Part 4: Analyzing the Results

• Read the notes about directions about how to evaluate simulated annealing calculations.
  
  
• Click on Molecule/Get and get frame #1 of the bennett.arc file.
• Select the Analyze Module.
• Select the Trajectory/Get menu, and get the trajectory stored in the bennett.arc file.
• Animate the trajectory. Look for regions of structure that do not appear to change conformation.
• Make a graph of frame number vs. the H-C-C-H dihedral angle of the trans-HCCH-double bond in the main chain. Does this double bond prefer to be cis or trans?

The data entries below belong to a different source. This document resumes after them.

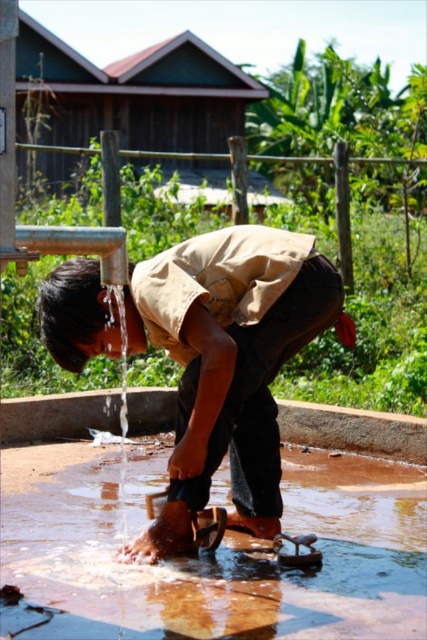 At what (x,y) coordinates should I click in order to perform the action: click on clear liquid water at lower center. Please return your answer as a coordinate pair (x, y). The image size is (427, 640). Looking at the image, I should click on (216, 554).

Who is higher up, clear liquid water at lower center or brown leather sandal at lower center?

brown leather sandal at lower center is above.

Does point (386, 552) lie in front of point (246, 353)?

No, it is behind (246, 353).

This screenshot has height=640, width=427. I want to click on clear liquid water at lower center, so click(216, 554). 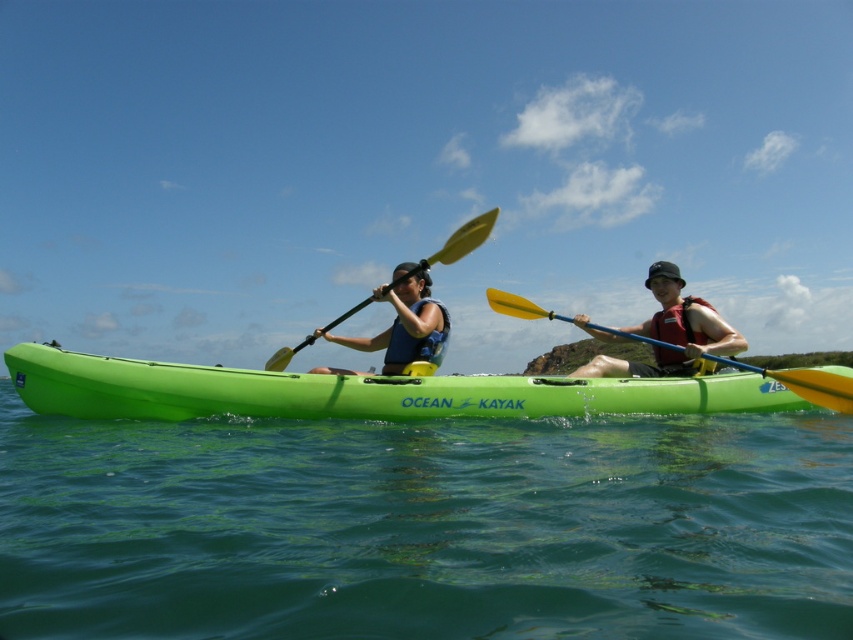 Question: Estimate the real-world distances between objects in this image. Which object is farther from the yellow matte paddle at center?

Choices:
 (A) matte blue life vest at center
 (B) green water at center
 (C) yellow plastic paddle at right
 (D) green plastic kayak at center

Answer: (B)

Question: Does matte blue life vest at center have a larger size compared to yellow plastic paddle at right?

Choices:
 (A) no
 (B) yes

Answer: (A)

Question: Is green water at center wider than blue life vest at center?

Choices:
 (A) no
 (B) yes

Answer: (A)

Question: Can you confirm if green water at center is positioned above yellow matte paddle at center?

Choices:
 (A) yes
 (B) no

Answer: (B)

Question: Which object is closer to the camera taking this photo?

Choices:
 (A) matte blue life vest at center
 (B) blue life vest at center

Answer: (B)

Question: Estimate the real-world distances between objects in this image. Which object is farther from the blue life vest at center?

Choices:
 (A) matte blue life vest at center
 (B) yellow matte paddle at center
 (C) green water at center

Answer: (C) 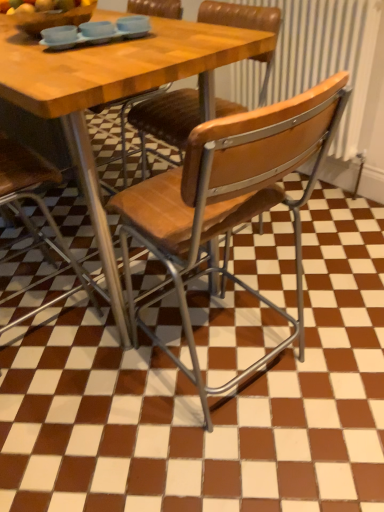 Where is `vacant space in front of wooden seat at center, which is the 2th chair in left-to-right order`? The width and height of the screenshot is (384, 512). vacant space in front of wooden seat at center, which is the 2th chair in left-to-right order is located at coordinates (230, 285). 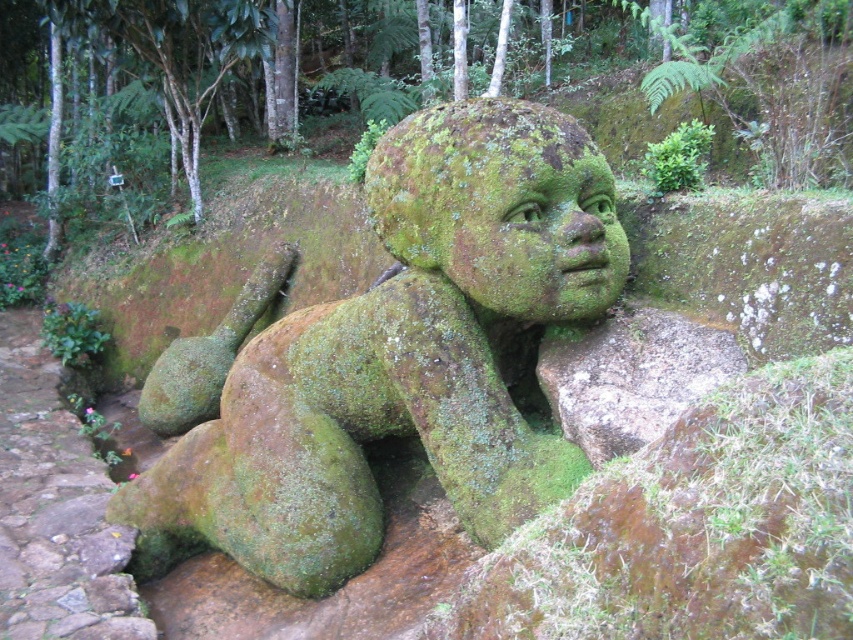 Question: Is brown stone path at lower left positioned at the back of green mossy rock at lower center?

Choices:
 (A) no
 (B) yes

Answer: (B)

Question: Which object is the farthest from the green mossy head at center?

Choices:
 (A) green mossy statue at center
 (B) brown stone path at lower left
 (C) green mossy rock at lower center

Answer: (B)

Question: Which object appears farthest from the camera in this image?

Choices:
 (A) green mossy rock at lower center
 (B) green mossy statue at center

Answer: (B)

Question: Does green mossy statue at center have a larger size compared to green mossy rock at lower center?

Choices:
 (A) yes
 (B) no

Answer: (A)

Question: Can you confirm if green mossy statue at center is positioned above brown stone path at lower left?

Choices:
 (A) yes
 (B) no

Answer: (A)

Question: Based on their relative distances, which object is nearer to the brown stone path at lower left?

Choices:
 (A) green mossy head at center
 (B) green mossy rock at lower center
 (C) green mossy statue at center

Answer: (C) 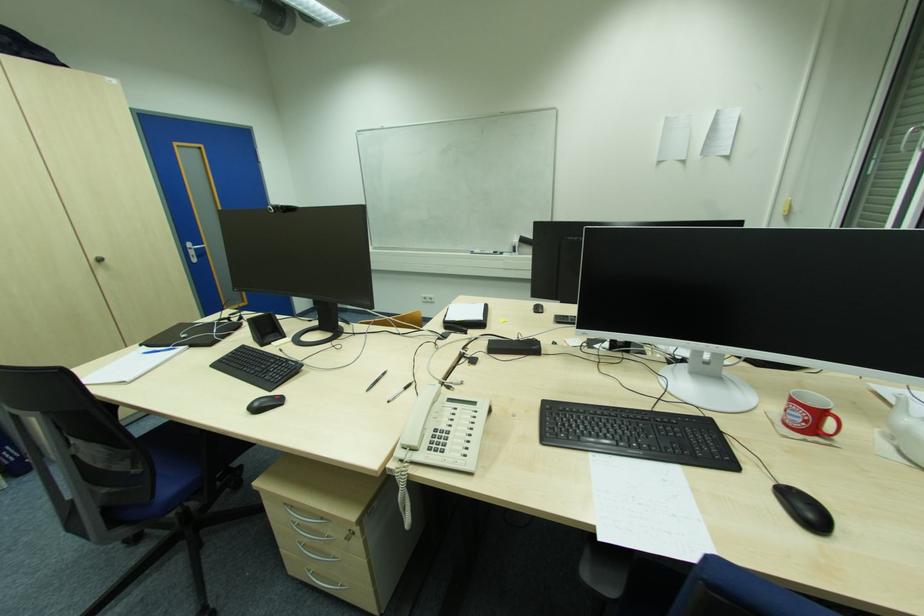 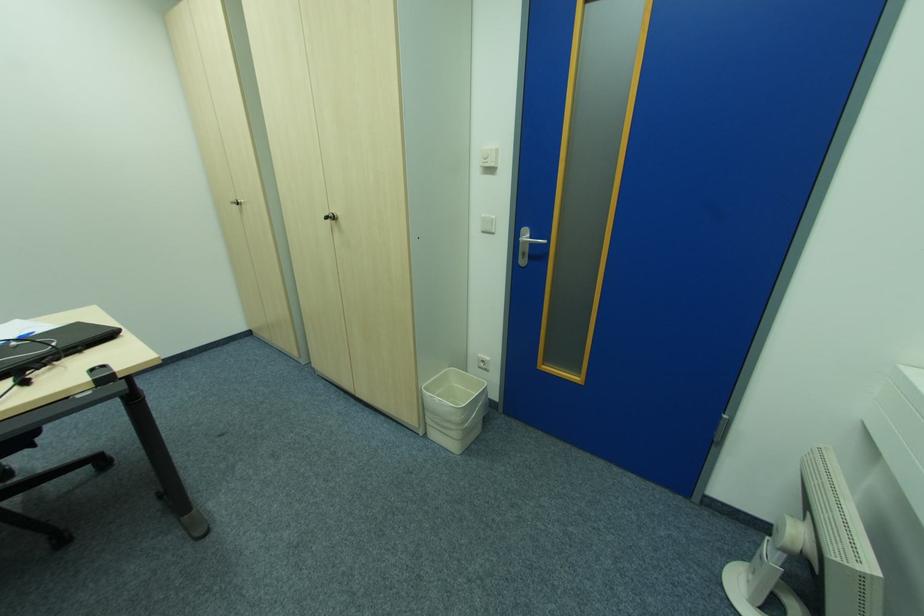 Where in the second image is the point corresponding to (196,257) from the first image?

(526, 256) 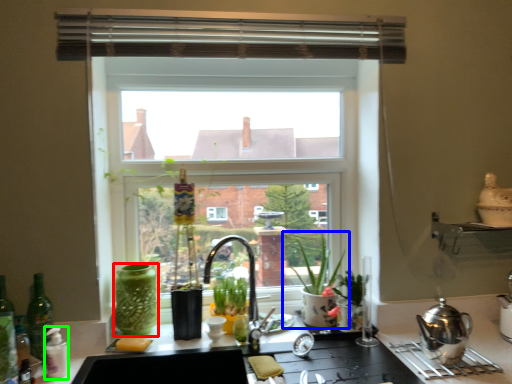 Question: Estimate the real-world distances between objects in this image. Which object is closer to glass vase (highlighted by a red box), houseplant (highlighted by a blue box) or bottle (highlighted by a green box)?

Choices:
 (A) houseplant
 (B) bottle

Answer: (B) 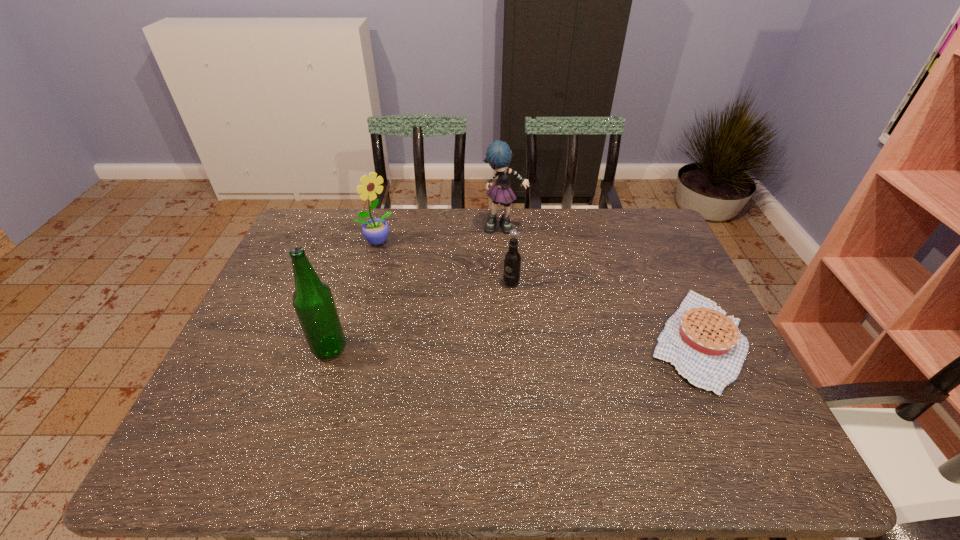 Locate an element on the screen. This screenshot has height=540, width=960. beer bottle is located at coordinates (313, 301).

Where is `the shortest object`? Image resolution: width=960 pixels, height=540 pixels. the shortest object is located at coordinates (706, 347).

You are a GUI agent. You are given a task and a screenshot of the screen. Output one action in this format:
    pyautogui.click(x=<x>, y=<y>)
    Task: Click on the pie
    
    Given the screenshot: What is the action you would take?
    pyautogui.click(x=706, y=347)

Identify the location of rag doll. The image size is (960, 540). (498, 155).

Locate an element on the screen. This screenshot has width=960, height=540. the third nearest object is located at coordinates (512, 260).

What are the coordinates of `root beer` in the screenshot? It's located at (512, 260).

Image resolution: width=960 pixels, height=540 pixels. What are the coordinates of `sunflower` in the screenshot? It's located at (375, 231).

• Make a graph of frame number vs. the H-C-C-H dihedral angle of the cis-double bond in the main chain. Does this double bond prefer to be cis or trans?
• Make a graph of frame number vs. the H-C-N-O dihedral angle of the trans-HCNO-double bond in the main chain vs. the total energy. This will be a 3D graph.
• Connect Object to the 3D graph. Examine this graph from different perspectives. Which angle value is associated with the lowest energies? Save only the graphs in a folder named dyn_graphs.psv in your home directory.
• Make other graphs of distances, dihedrals, energies, frame numbers, etc. Answer these questions:
  • Does the ring like to make a "boat" or "chair" conformation? Is there a conformation for the ring that seems to be in the same relative position in most low-energy conformers?
  • Where does the main chain lie relative to the ring? Does the OH-C2-C3-C1 dihedral angle (the angle about the first bond of the main chain) prefer a gauche+, gauche-, or anti arrangement?
  • Where is the pharmacophore? Where are the functional groups that seem to be in the same relative position in most low-energy conformers?
• Make a cluster graph. Can you identify clusters of similar structures? You may have to make several cluster graphs with different parameters before you see these clusters.
• Save only the cluster graph in a folder named cluster_graph.psv in your home directory.

Part 5: Verify that you have completed this portion of the assignment.